Prophètes et faux-prophètes
Les prophètes sont évidemment nombreux dans le texte biblique et jouent un rôle-clé : ils transmettent aux hommes les vérités divines, obtenues grâce à un contact direct avec Dieu. Le prophète se reconnaît à plusieurs critères : la foi évidemment, mais aussi la discrétion, l’humilité, sa bonne connaissance des choses passées. Son propos doit rester cryptique : la prophétie ne se dit jamais au grand jour, mais se masque sous des images, des symboles, des mots ambigus. Le prophète, par conséquent, évite toujours les dates et les noms propres, permettant d’identifier à peu près ce que l’on veut derrière ses mots – c’est ce qui permet aux prophéties de Nostradamus d’être toujours utilisées aujourd’hui. Bref, le prophète voit la vérité mais la transmet dans des « obscures paroles », comme le fait par exemple Merlin – figure par excellence du prophète médiéval – dans les romans arthuriens.
A cet égard, parler de Greta Thunberg comme d’une prophétesse est fallacieux. En effet, elle ne prédit pas l’avenir, se contentant de diffuser l’avis unanime de la communauté scientifique mondiale, en s’appuyant notamment sur le rapport du GIEC. Elle n’utilise ni discours ambigu, ni images obscures : au contraire, son propos est d’une grande clarté, appuyé sur des faits et des chiffres précis. Enfin, elle n’appelle pas tant à une réforme morale assez floue qu’à des actions politiques concrètes et bien identifiées.
Dans le même temps, la Bible, en particulier l’Ancien Testament, met en garde contre les « faux prophètes ». Menteur, démagogue, le faux prophète est également séduisant (Michée, II, 11). Sa prophétie, évidemment, ne s’accomplit jamais, mais cela n’empêche pas le peuple de le croire. Il peut être inspiré par le diable : les démons en effet sont capables de prédire l’avenir.
Très vite, le faux prophète est assimilé au loup. Il s’agit d’un animal redouté à l’époque, souvent considéré comme l’incarnation du paganisme – Romulus, fondateur de Rome, qui a persécuté les chrétiens pendant plusieurs siècles, n’a-t-il pas été nourri par une louve ? Le loup est en outre l’adversaire par excellence du berger, figure christique, chargé de protéger son troupeau.
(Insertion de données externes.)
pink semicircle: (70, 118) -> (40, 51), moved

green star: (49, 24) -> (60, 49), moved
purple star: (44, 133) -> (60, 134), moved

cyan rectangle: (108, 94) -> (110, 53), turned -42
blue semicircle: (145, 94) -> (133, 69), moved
Sans surprise dès lors, l’Evangile de Mathieu dénonce les « faux prophètes », qui ressemblent à des brebis mais sont en réalité « des loups ravisseurs ». Prenant cette métaphore au premier degré, de nombreux auteurs médiévaux s’emploient à décrire des loups prophètes.
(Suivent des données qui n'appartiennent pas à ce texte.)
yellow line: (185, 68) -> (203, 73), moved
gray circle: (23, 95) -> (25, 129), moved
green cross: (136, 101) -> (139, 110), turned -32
C’est le cas par exemple dans l’Ysengrinus de Nivard, un prototype du Roman de Renard écrit en 1148 qui voit le loup, Ysengrin, prophétiser sur son lit de mort. Il faut dire que le loup entretient un rapport étroit avec la parole. Selon une croyance populaire relayée par les textes savants, le loup peut « couper la voix » de sa proie, lui voler son souffle en ouvrant sa gueule : ne pouvant pas crier, la proie est aisément dévorée… Pas étonnant dès lors de croiser dans les textes des loups qui parlent.
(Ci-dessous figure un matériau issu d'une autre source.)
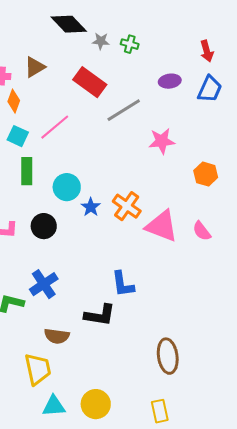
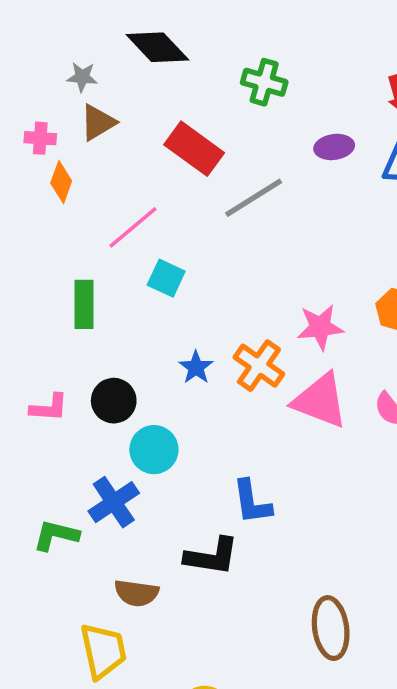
gray star: (101, 41) -> (82, 77), moved
green cross: (130, 44) -> (264, 82), size x1.4
cyan square: (18, 136) -> (166, 278), moved
pink star: (162, 141) -> (320, 327), moved
cyan circle: (67, 187) -> (154, 450), moved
L’Ysengrinus est un texte parodique : le loup y est une caricature du clergé, et son dernier discours se moque donc du texte apocalyptique. Les anges sont remplacés par des porcs, les trompettes par des clochettes ; au lieu des désastres mondiaux du texte de saint Jean, Ysengrin propose une apocalypse domestique triviale, faite pour déclencher le rire : « les tabourets auront les pieds en l’air, la chaise sera renversée, tout le monde aura mal aux genoux, la cruche et la marmite se promèneront toutes seules… ». L’auteur du texte se moque de l’emphase des prédicateurs et de leurs images catastrophistes : la peur de la fin des temps est comme effacée par ce discours ancré dans le quotidien. De même, aujourd’hui beaucoup préfèrent se moquer de Greta Thunberg… plutôt que de l’écouter.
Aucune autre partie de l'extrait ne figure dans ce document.